### What is expected
Once you know how many lines below hold "shipping", reply with that number and add nothing.
____
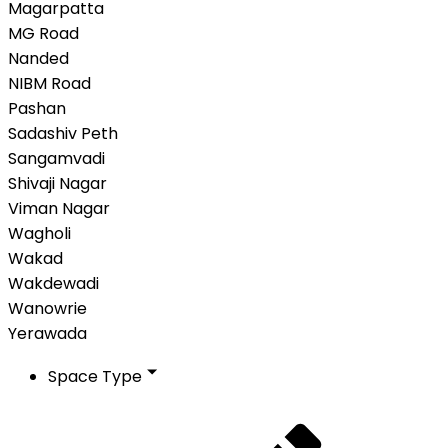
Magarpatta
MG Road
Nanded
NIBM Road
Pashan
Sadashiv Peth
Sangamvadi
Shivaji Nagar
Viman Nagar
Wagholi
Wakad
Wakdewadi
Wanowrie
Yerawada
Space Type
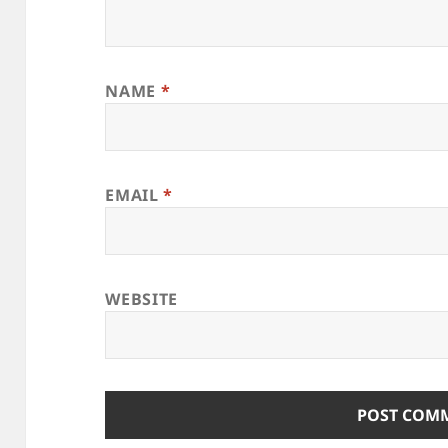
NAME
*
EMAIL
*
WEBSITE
____
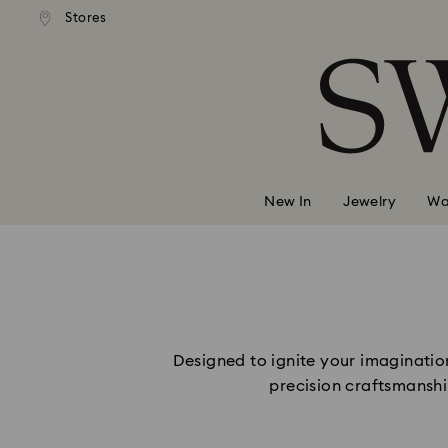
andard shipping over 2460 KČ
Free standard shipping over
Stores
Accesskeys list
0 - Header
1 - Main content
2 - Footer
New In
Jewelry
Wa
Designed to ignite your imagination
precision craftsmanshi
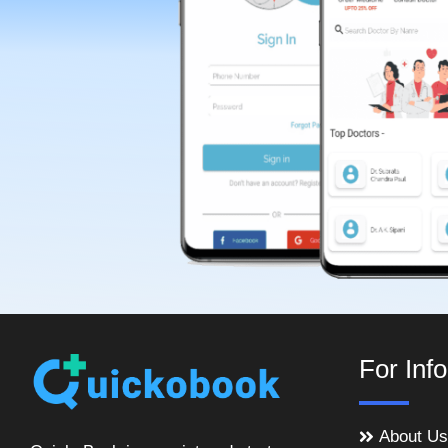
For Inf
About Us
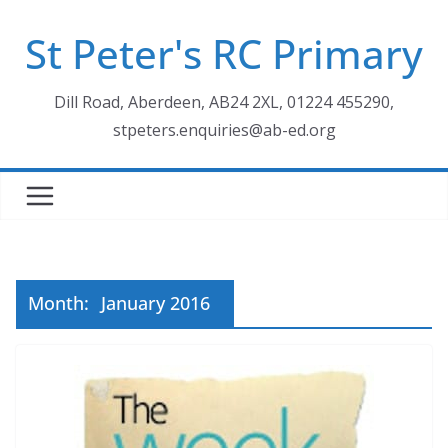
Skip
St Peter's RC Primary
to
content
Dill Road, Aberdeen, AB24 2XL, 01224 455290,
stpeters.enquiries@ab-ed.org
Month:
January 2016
____
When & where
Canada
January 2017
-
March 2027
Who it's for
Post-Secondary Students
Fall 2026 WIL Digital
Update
____
### Response for this exercise
2